On the fifth day, so I learned later, I began to feel my senses return, my fever commenced to abate, and I was able to grasp the fact that I had crawled into the maloca, or communal village, of the Mangeromas. I was as weak as a kitten, and, indeed, it has been a marvel to me ever since that I succeeded at all in coming out of the Shadow. The savages, by tender care, with strengthening drinks prepared in their own primitive method, wrought the miracle, and returned to life a man who was as near death as any one could be, and not complete the transition. They fed me at regular intervals, thus checking my sickness, and when I could make out their meaning, I understood that I could stay with them as long as I desired.
Luckily I had kept my spectacles on my nose (they were the kind that fasten back of the ears) during the previous hardships, and I found these sticking in their position when I awoke. My khaki coat was on the ground under my hammock, and the first thing was to ascertain if the precious contents of its large pockets had been disturbed, but I found everything safe. The exposed plates were there in their closed boxes, the gold dust was also there and mocked me with its yellow glare, and my hypodermic outfit was intact and was used without delay, much to the astonishment of some of the men, standing around my hammock.
When my head was clear and strong enough to raise, I turned and began my first visual exploration of my immediate surroundings. The big room I found to be a colossal house, forty feet high and one hundred and fifty feet in diameter, thatched with palm-leaves and with sides formed of the stems of the pachiuba tree. It was the communal residence of this entire tribe, consisting, as I learned later, of two hundred and fifty-eight souls.
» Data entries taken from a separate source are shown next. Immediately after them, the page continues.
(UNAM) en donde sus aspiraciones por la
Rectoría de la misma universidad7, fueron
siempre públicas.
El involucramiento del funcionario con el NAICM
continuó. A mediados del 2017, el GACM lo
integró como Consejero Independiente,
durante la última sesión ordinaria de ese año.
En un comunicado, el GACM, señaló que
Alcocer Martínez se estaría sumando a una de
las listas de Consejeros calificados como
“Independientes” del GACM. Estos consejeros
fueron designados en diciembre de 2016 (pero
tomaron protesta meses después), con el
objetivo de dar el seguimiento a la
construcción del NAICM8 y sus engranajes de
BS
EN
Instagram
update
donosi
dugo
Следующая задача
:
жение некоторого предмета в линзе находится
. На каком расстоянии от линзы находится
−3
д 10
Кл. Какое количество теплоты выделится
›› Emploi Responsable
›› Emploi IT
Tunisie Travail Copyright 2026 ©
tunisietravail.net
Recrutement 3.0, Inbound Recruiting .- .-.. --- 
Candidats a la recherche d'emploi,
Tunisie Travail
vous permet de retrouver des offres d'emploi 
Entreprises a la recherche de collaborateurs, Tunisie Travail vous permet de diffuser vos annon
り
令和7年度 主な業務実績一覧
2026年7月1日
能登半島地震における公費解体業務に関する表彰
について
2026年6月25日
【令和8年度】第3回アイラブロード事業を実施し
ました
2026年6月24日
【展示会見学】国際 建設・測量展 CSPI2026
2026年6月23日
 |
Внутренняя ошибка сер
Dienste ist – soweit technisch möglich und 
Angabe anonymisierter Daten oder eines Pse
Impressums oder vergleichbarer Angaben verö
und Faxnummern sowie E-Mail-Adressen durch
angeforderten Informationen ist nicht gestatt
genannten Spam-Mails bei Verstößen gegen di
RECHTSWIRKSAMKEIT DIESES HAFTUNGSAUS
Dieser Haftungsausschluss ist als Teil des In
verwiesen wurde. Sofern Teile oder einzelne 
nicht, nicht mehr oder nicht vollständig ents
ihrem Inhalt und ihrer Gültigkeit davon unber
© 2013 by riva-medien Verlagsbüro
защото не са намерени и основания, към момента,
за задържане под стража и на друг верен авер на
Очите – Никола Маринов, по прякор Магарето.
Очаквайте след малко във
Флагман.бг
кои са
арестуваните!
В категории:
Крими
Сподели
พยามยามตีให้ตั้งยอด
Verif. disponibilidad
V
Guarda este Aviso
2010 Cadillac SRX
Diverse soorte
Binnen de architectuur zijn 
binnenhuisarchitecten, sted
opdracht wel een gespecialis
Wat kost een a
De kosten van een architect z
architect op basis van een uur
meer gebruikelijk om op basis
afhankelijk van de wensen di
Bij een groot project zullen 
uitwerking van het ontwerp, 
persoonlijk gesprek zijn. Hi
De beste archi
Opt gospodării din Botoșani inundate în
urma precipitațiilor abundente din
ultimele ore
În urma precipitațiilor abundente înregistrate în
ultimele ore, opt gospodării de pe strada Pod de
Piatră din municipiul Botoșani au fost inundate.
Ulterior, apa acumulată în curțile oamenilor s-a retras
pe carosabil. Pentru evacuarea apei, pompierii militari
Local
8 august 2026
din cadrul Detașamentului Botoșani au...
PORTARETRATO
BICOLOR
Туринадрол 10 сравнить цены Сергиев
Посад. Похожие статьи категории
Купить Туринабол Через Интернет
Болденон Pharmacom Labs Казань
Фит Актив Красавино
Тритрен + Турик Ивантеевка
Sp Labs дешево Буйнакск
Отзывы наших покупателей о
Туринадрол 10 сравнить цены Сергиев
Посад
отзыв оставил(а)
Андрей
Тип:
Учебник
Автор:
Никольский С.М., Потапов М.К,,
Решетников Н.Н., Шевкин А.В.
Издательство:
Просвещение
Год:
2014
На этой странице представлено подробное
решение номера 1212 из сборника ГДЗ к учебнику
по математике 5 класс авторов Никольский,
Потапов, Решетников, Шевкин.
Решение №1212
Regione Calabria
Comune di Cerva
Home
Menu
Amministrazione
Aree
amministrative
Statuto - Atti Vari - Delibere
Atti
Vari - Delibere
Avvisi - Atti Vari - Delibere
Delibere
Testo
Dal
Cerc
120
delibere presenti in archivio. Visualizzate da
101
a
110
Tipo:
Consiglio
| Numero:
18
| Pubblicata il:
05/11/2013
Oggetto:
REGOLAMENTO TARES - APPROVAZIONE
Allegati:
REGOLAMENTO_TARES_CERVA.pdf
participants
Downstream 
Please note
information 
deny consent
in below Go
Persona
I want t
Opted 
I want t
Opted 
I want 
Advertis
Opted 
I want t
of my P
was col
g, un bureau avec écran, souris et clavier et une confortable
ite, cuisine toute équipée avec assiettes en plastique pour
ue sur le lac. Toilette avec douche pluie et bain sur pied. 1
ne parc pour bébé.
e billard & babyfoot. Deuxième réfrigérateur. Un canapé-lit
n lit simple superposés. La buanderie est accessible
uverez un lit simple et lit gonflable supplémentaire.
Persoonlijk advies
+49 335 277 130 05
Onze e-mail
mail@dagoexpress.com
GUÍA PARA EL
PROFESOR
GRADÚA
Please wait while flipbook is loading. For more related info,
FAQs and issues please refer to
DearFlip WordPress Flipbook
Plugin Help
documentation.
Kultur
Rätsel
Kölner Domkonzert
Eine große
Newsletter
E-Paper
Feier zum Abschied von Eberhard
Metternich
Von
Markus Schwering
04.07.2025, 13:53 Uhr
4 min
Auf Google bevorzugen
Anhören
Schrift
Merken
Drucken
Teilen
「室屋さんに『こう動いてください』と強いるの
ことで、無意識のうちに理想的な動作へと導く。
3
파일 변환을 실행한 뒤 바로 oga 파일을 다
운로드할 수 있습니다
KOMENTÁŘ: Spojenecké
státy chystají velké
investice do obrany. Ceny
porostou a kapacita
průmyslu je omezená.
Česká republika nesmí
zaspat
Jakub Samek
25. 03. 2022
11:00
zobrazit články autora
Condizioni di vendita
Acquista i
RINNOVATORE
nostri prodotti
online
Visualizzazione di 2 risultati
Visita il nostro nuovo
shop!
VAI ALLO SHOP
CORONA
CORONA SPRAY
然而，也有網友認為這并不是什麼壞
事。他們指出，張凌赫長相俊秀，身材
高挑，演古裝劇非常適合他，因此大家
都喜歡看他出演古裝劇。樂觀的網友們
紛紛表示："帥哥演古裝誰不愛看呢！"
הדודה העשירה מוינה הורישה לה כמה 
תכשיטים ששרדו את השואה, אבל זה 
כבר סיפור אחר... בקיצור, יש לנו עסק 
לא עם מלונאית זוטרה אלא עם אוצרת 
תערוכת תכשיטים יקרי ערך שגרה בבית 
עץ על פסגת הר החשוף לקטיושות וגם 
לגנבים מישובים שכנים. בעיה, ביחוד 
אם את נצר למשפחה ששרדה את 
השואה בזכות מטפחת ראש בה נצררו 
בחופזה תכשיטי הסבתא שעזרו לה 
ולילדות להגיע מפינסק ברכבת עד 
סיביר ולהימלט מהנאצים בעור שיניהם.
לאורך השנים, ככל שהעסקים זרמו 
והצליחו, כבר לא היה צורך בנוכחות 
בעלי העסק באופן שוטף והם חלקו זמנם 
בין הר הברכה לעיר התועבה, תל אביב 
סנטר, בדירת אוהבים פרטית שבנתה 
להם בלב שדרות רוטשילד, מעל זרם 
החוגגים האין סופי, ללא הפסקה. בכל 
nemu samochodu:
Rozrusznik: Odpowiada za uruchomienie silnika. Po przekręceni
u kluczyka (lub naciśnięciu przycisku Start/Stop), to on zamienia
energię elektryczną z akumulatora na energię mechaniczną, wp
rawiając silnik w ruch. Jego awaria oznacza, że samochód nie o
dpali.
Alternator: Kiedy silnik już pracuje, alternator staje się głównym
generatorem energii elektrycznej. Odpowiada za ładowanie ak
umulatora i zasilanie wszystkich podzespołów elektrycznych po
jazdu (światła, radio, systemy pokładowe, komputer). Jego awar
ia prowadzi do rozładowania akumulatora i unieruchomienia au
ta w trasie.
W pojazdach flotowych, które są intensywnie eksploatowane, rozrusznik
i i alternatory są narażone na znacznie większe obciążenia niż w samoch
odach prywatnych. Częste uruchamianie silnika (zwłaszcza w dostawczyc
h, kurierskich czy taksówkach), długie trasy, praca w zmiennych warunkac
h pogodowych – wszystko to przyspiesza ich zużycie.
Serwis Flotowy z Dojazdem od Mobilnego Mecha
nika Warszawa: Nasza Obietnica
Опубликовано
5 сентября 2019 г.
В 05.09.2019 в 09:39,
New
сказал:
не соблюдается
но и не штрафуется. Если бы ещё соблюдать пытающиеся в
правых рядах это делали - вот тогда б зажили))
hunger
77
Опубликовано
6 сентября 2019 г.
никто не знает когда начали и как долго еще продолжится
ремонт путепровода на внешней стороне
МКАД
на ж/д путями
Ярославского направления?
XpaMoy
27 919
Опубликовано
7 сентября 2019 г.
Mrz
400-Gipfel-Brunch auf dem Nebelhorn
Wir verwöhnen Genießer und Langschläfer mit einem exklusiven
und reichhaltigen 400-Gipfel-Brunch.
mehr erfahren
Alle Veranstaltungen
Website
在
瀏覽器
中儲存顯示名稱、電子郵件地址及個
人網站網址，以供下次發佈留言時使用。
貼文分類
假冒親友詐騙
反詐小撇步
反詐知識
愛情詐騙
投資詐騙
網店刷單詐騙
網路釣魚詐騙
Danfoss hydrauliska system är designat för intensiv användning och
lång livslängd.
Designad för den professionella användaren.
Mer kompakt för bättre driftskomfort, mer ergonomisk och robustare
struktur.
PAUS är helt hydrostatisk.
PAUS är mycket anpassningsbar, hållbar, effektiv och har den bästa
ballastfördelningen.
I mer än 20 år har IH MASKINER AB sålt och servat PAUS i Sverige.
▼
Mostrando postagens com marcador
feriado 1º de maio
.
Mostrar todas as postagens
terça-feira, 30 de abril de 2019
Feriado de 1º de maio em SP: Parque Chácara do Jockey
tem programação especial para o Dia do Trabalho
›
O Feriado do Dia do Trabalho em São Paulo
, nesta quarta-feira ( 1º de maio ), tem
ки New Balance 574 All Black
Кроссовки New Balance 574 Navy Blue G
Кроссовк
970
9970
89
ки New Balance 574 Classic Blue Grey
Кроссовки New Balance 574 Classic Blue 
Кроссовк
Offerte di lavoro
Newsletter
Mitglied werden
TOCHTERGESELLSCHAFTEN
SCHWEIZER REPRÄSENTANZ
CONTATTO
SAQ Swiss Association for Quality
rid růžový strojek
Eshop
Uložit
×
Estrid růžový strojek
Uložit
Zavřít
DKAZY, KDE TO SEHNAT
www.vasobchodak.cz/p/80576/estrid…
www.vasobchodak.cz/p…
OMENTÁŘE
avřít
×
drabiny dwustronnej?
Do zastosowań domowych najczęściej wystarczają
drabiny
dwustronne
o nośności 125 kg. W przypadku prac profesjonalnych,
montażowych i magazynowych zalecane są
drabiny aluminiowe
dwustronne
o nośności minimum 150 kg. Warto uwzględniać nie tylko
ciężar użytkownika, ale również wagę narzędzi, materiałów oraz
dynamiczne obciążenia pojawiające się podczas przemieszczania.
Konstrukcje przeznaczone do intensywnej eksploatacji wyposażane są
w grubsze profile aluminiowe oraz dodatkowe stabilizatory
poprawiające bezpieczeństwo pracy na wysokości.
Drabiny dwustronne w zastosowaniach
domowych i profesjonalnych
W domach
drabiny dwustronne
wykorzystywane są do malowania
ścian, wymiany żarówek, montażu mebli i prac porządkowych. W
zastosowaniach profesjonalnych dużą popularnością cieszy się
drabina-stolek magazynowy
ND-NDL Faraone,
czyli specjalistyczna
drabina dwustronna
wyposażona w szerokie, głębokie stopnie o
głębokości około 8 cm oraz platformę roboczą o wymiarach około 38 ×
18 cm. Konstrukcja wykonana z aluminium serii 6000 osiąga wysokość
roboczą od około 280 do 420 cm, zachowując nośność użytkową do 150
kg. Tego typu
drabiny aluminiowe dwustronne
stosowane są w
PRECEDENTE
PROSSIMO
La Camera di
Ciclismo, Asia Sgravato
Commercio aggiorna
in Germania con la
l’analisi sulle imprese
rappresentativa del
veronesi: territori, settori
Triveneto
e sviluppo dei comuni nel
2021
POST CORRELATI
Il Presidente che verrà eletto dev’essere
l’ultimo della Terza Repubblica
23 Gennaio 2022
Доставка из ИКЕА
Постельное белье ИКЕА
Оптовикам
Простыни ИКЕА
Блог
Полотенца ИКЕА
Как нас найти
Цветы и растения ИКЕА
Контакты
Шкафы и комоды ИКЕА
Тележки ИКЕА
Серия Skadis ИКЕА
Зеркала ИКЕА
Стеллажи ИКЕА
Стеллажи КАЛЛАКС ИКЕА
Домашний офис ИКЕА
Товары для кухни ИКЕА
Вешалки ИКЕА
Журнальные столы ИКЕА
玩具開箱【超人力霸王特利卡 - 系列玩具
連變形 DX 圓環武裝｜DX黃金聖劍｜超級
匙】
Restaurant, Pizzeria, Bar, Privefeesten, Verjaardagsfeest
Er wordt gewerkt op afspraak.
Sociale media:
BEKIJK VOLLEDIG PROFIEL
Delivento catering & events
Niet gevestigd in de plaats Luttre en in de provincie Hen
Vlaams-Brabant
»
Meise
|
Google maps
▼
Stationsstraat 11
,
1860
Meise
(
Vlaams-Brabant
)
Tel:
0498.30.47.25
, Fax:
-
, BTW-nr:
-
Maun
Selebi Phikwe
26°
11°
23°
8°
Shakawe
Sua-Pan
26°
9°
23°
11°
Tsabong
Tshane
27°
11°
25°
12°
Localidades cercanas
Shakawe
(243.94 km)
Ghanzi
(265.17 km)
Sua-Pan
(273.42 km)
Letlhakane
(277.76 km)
A single door and a circular opening in the roof were the only apertures of this enormous structure. The door was very low, not more than four feet, so that it was necessary to creep on one’s knees to enter the place, and this opening was closed at night, that is to say, about six o’clock, by a sliding door which fitted so snugly that I never noticed any mosquitoes or piums in the dark, cool room.
The next day I could get out of my hammock, though I could not stand or walk without the aid of two women, who took me over to a man I later found to be the chief of the tribe. He was well-fed, and by his elaborate dress was distinguished from the rest of the men. He had a very pleasant, good-natured smile, and almost constantly displayed a row of white, sharp-filed teeth. This smile gave me some confidence, but I very well knew that I was now living among cannibal Indians, whose reputation in this part of the Amazon is anything but flattering. I prepared for the new ordeal without any special fear—my feelings seemed by this time to have been pretty well exhausted and any appreciation of actual danger was considerably reduced as a result of the gamut of the terrors which I had run.